The following opinion piece is a guest post and does not represent the opinions of this publication. Read more about MediaShift guest posts here.
Is the cable television subscription model dead?
That’s the buzz around town, despite the efforts of the cable industry to assert that claims of its death have been greatly exaggerated.
Yet major changes are rapidly creating a way for those who wish to do without cable television to still watch content that they choose.
Players like Netflix, Amazon Prime, and more recently, Dish Network’s Sling TV service, are giving consumers the ability to choose and pay for only the television content they want – without having to pay for a costly cable bill that increases every year without fail, and without having to pay for offensive or explicit content that’s “bundled” into every cable subscription.

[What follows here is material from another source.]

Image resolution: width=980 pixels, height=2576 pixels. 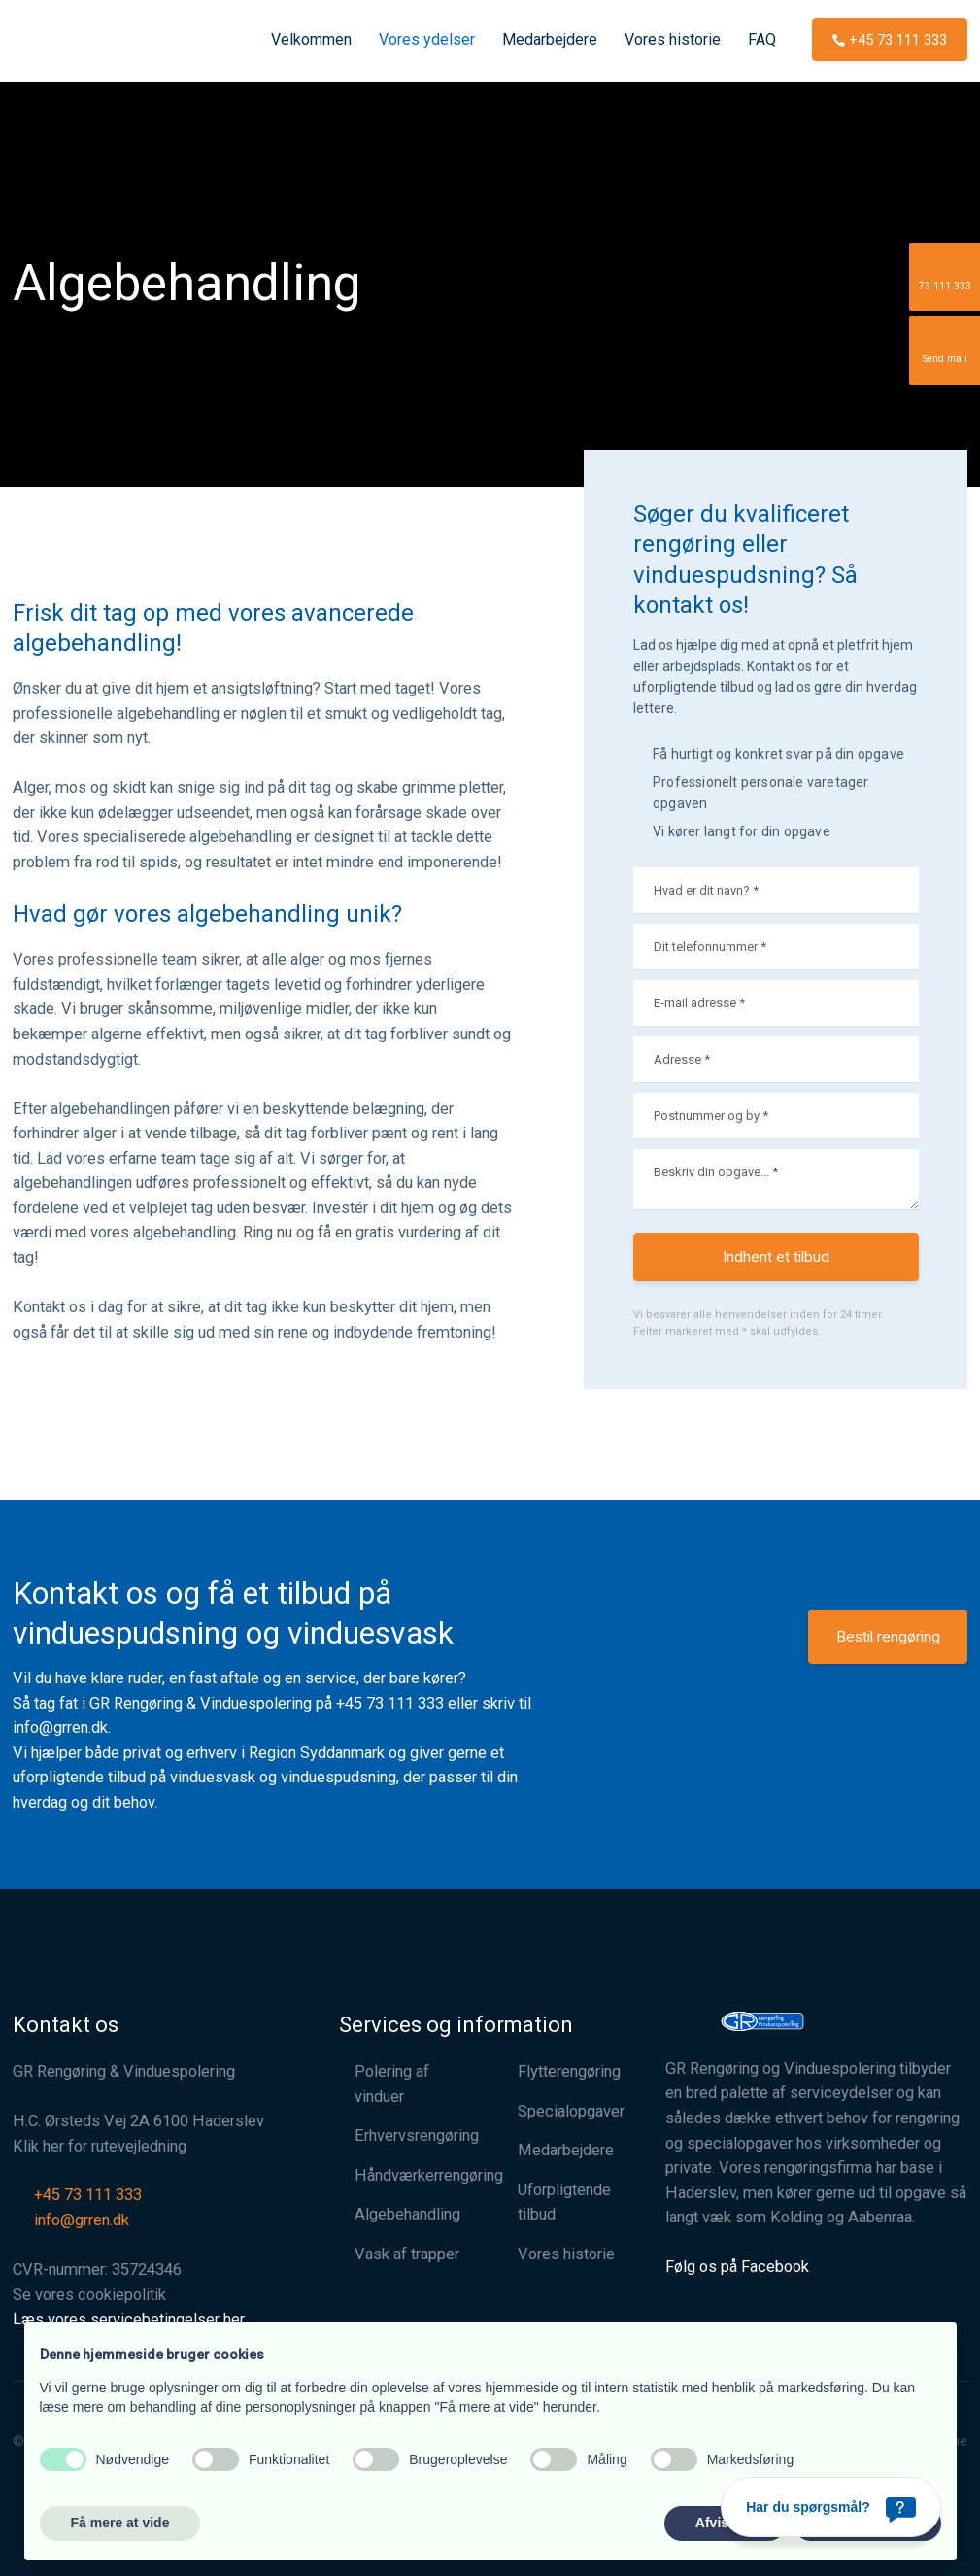 What do you see at coordinates (60, 1727) in the screenshot?
I see `info@grren.dk` at bounding box center [60, 1727]. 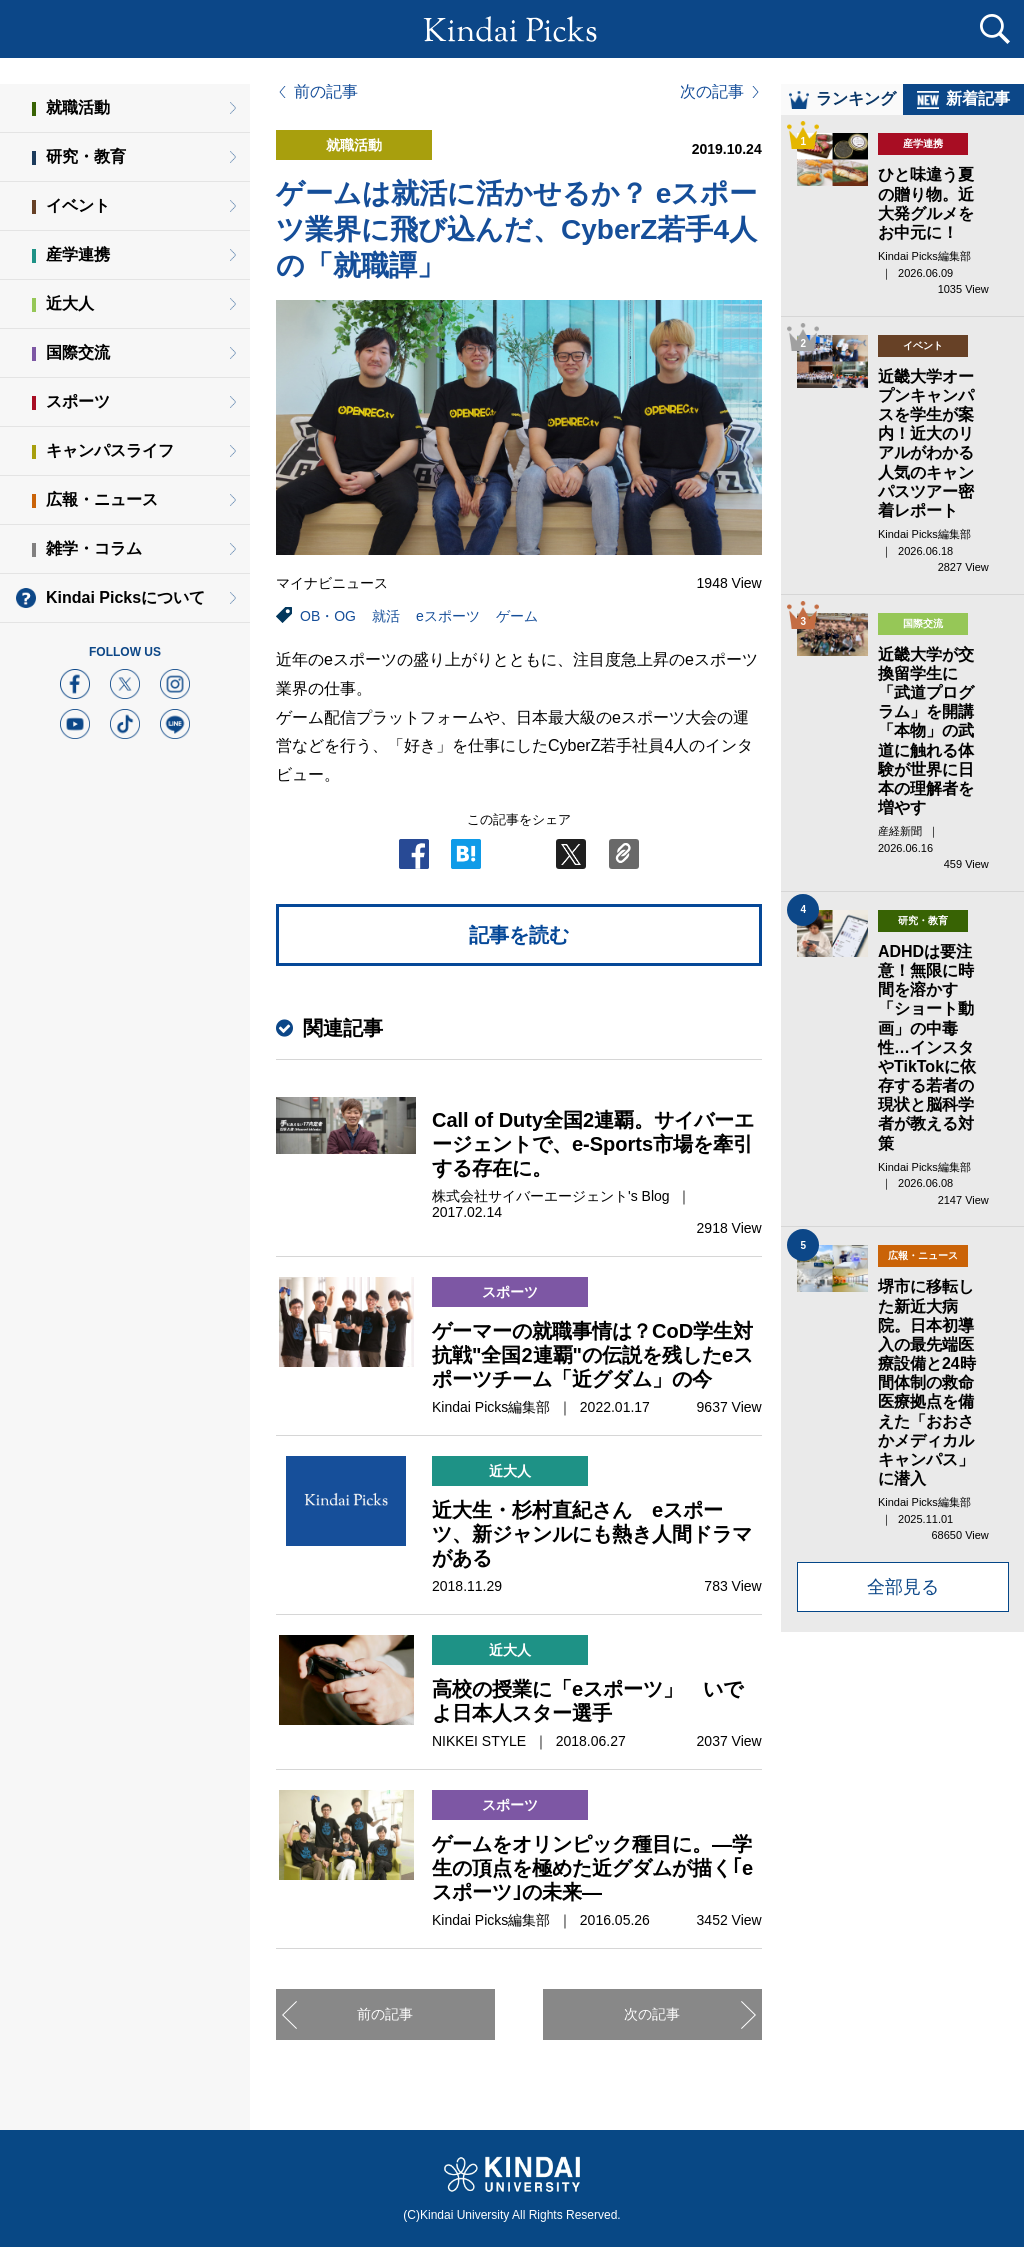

Families are especially attuned to these new and expanding options, given that normally they have to pay for cable networks like MTV or VH1 just to have access for their children to watch the Disney Channel or Sprout. This is a primary concern for many families, given the barrage of harmful and negative media content that is found on cable television today.
Taming the ‘Wild West’
Cable TV often seems like the Wild West, as the “anything goes” attitude gives us shows that shock, titillate, and offend. Among them are VH1’s “Dating Naked,” a dating reality show featuring nude contestants; WE’s live sex show “Sex Box”; and VH1’s “Walk of Shame Shuttle,” a reality show in which contestants go into graphic detail about their hookups the previous night. And there is plenty of graphically violent content on shows like AMC’s “The Walking Dead” or FX’s “American Horror Story,” which can be easily accessed and watched by children. No doubt some adults may want that content, but many families have told me that they would prefer not to have access to or pay for those basic cable networks.
So families, including members of the Parents Television Council, tell me they are opting to “cut the cord” on cable TV. And a growing number of Americans are opting to do the same. MediaPost reported that as of May 2014, “over 7.6 million U.S. homes or 6.5 percent of households are cord-cutters, up from 5.1 million in 2010 or 4.5 percent of households.”
What is clear is that the cable television industry has to respond and ultimately change its business model or start receiving R.I.P. messages.
At the heart of this matter is the anti-competitive nature of the cable industry and its one-size-fits-all business model. Consumers are getting used to having more choices, such as being able to purchase individual songs vs. entire albums in the music industry. But this is not so in the cable industry.
The cable industry operates like a cartel because it can – there is no other competition. For instance, more than $100 of our annual cable bills go to the ESPN networks, regardless of whether we are sports fans. Media outlets have reported that the ESPN networks, owned by ABC/Disney and forced onto every cable subscriber, reflects nearly 20 percent of the wholesale cost of cable programming; yet it reflects only 2 percent of viewership.
And subscribers likely aren’t watching more channels than they were a year ago, but they are receiving more channels – which they probably don’t want – and paying higher monthly cable bills because of it.
So what can be done?
Currently, families can join the ranks of the cord-cutters. Plenty of families I know have cut the cord, in an effort to better control and monitor what their children watch and have access to. Increased numbers of cord cutters will certainly send a signal to the cable industry.
But for some families that may not be the best solution for a variety of reasons. They may want to keep their cable subscriptions but would prefer the ability to choose a smaller package of networks that they consider more family-friendly.
We at the Parents Television Council have long advocated for a “Cable Choice” solution, which would offer subscribers the ability to choose and pay for only the cable networks they want. Whether this comes in the form of choosing channels “a la carte” or choosing a smaller package of channels, this is a free market solution that is within the realm of possibility.
Our neighbor to the north, Canada, recently ruled that cable and satellite providers must offer subscribers a way to choose and pay for only the networks they want.
The U.S. should follow Canada’s shining example and give cable customers real freedom of choice in this country. Congress and the FCC could craft such a solution, or the cable industry could implement change on its own.
Regardless of what happens, families need to be at the forefront of any changes. Protecting children from the barrage of toxic media is one of the main reasons why families want “Cable Choice.”
Momentum is building against the current cable television model. Will the industry take the cues that it may be on its deathbed or will it return to health by rising to the challenge of providing consumers with real choice? Only time will tell.
Tim Winter is the president of the Parents Television Council, a nonpartisan education organization advocating responsible entertainment, currently celebrating its 20th anniversary. (www.parentstv.org) Mr. Winter spent over 20 years in broadcasting, cable and digital media, including 15 years at NBC where he helped to manage the network’s financial interest in two dozen cable networks.